I just saw this in a valgrind trace today, current efl and enlightenment git master.

Can confirm this with Ephoto:
#0 0x00007ffff794eabf in send () at /lib64/libpthread.so.0
#1 0x00007ffff505b27a in _efl_net_socket_fd_efl_io_writer_write (o=0x8000009224ae323f, pd=<optimized out>, ro_slice=0x7fffffffdb30, remaining=0x0) at lib/ecore_con/efl_net_socket_fd.c:277
#2 0x00007ffff70572d4 in efl_io_writer_write (obj=0x8000009224ae323f, slice=slice@entry=0x7fffffffdb30, remaining=remaining@entry=0x0) at ../src/lib/efl/interfaces/efl_io_writer.eo.c:3
#3 0x00007ffff7292498 in _efl_io_copier_write (o=o@entry=0x80000094d4ae3241, pd=pd@entry=0x119f3a0)

at lib/ecore/efl_io_copier.c:297

#4 0x00007ffff7293ffb in _efl_io_copier_job (data=0x80000094d4ae3241, ev=<optimized out>)

at lib/ecore/efl_io_copier.c:111

#5 0x00007ffff7297d36 in _efl_loop_future_success (ev=ev@entry=0x7fffffffdc20, pd=pd@entry=0xff0530, value=0x80000094d4ae3241) at lib/ecore/efl_promise.c:112
#6 0x00007ffff7298b5f in _efl_loop_future_propagate (obj=0x800000b164ae3689, pd=0xff0530)

at lib/ecore/efl_promise.c:190

#7 0x00007ffff7298beb in _efl_promise_propagate (obj=0x8000009324ae3688, pd=0xff4220) at lib/ecore/efl_promise.c:578
#8 0x00007ffff7299980 in ecore_loop_promise_fulfill (obj=<optimized out>) at lib/ecore/efl_promise.c:591
#9 0x00007ffff728b6c5 in _ecore_main_loop_iterate_internal (once_only=once_only@entry=0)
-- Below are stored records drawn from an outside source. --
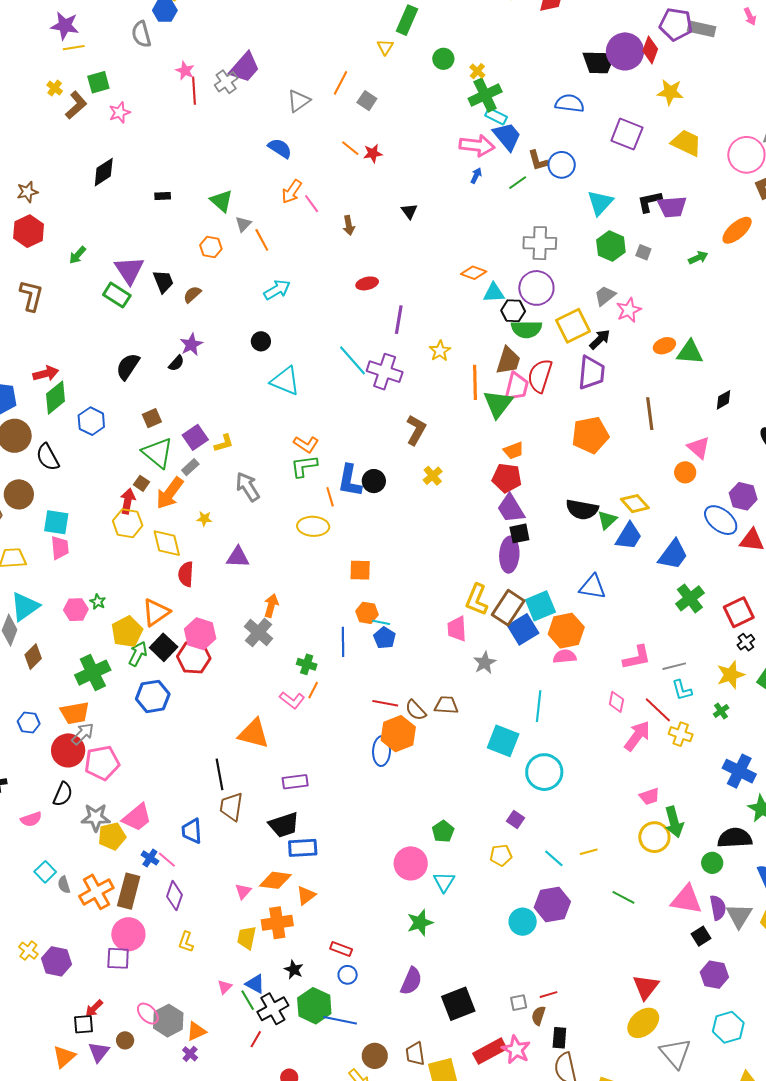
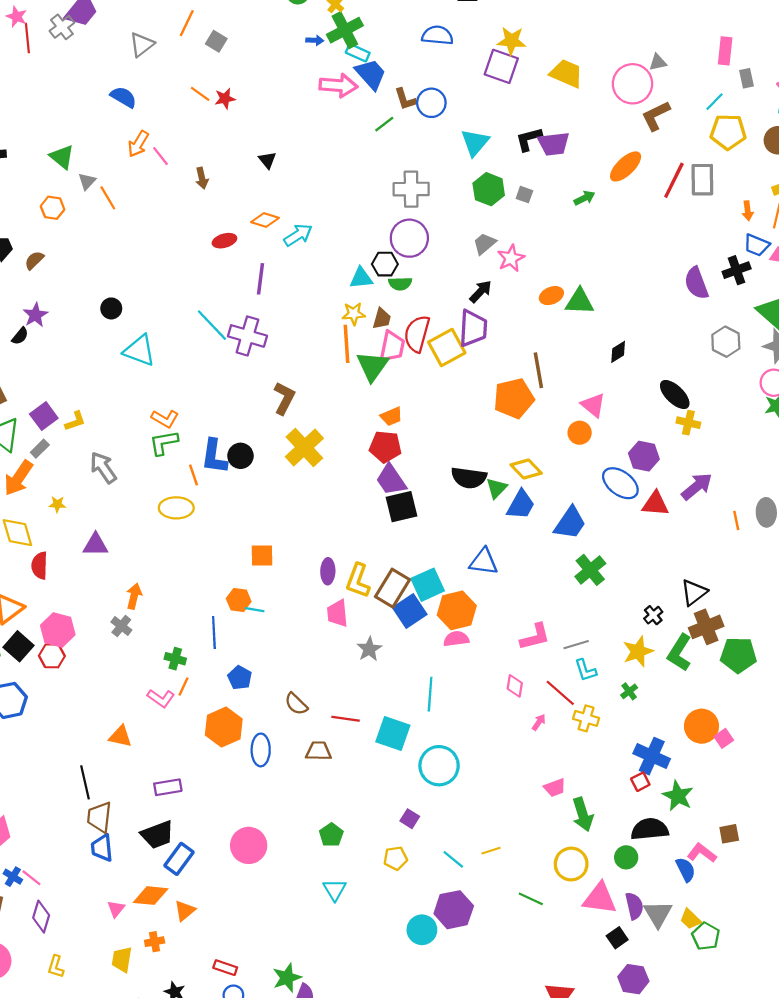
yellow star: (670, 92) -> (511, 41), moved
blue arrow: (476, 176) -> (315, 40), moved, turned 70
orange diamond: (474, 273) -> (265, 220), moved
cyan arrow: (277, 290) -> (298, 235), moved
cyan triangle: (494, 293) -> (361, 278), moved
yellow square: (573, 326) -> (447, 347), moved
green semicircle: (526, 329) -> (400, 284), size x0.7
yellow star: (440, 351) -> (354, 314), moved, turned 30
brown trapezoid: (508, 361) -> (382, 319), size x0.7
orange pentagon: (590, 435) -> (514, 398), moved
yellow cross: (433, 476) -> (304, 447), size x1.8
black square: (519, 533) -> (402, 507), size x1.4
purple ellipse: (509, 555) -> (328, 571), moved, size x0.7
orange square: (360, 570) -> (262, 555), moved
red square: (739, 612) -> (640, 782), moved, size x0.6
gray cross: (259, 633) -> (121, 626), size x0.7
blue pentagon: (385, 638) -> (240, 678), moved
red hexagon: (194, 657) -> (52, 656), size x0.7
red line: (385, 703) -> (346, 719), moved
brown trapezoid: (446, 705) -> (319, 751), moved
orange triangle: (254, 734) -> (120, 736), size x0.7
orange hexagon: (398, 734) -> (224, 727), moved
pink arrow: (637, 736) -> (539, 722), size x0.5
blue trapezoid: (192, 831) -> (102, 848), moved
yellow circle: (654, 837) -> (571, 864), moved
blue rectangle: (303, 848) -> (179, 859), turned -48
pink circle: (411, 863) -> (249, 845), moved
orange cross: (277, 923) -> (155, 942), size x0.6
green star: (420, 923) -> (287, 978), moved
at lib/ecore/ecore_main.c:2272

#10 0x00007ffff728be27 in ecore_main_loop_begin () at lib/ecore/ecore_main.c:1299
#11 0x00007ffff612e745 in elm_run () at lib/elementary/elm_main.c:1281
#12 0x000000000040956d in elm_main (argc=argc@entry=1, argv=argv@entry=0x7fffffffddf8) at ephoto.c:74
#13 0x000000000040934c in main (argc=1, argv=0x7fffffffddf8) at ephoto.c:93

zmike added a comment.Jul 10 2017, 6:57 AM

Still an issue.

@cedric, how is the rewrite/rework of the promise/future? I'm not following git that closely, but seems no work to make it usable and race free... if we want to push users to this new pattern, it must work reliably AND must be easy to work with (like in JS, where it's almost transparent...)

zmike added a comment.Jul 24 2017, 5:35 AM

I feel like if this isn't fixed before the 1.20 release then it never will be.
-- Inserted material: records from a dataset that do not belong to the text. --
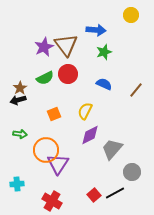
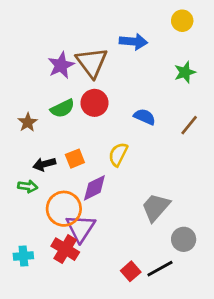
green star: (104, 52) -> (185, 72), moved
black arrow: (18, 100) -> (44, 164), moved
purple diamond: (90, 135) -> (94, 188), moved
red cross: (52, 201) -> (65, 249), moved

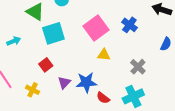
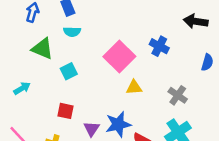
cyan square: (53, 33) -> (69, 71), size x0.6
red square: (46, 65) -> (66, 111), turned -32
iscaro added a subscriber: iscaro.Aug 3 2017, 11:58 AM

This should be fixed by c61ac48f1a3647a3010392d44781388fcae6a2a2. However the same problem may occur if promises/futures are not reworked.

Hi, the reworked future/promise landed today and looks like it fix this issue. Could you take a look with recent GIT (post de4825a274e81dc3035c70b38c3086b6446cba19)

bu5hm4n closed this task as Resolved.Jun 11 2018, 3:02 AM
bu5hm4n added a subscriber: bu5hm4n.

I see this now as fixed as per the last comment, if otherwise, please reopen.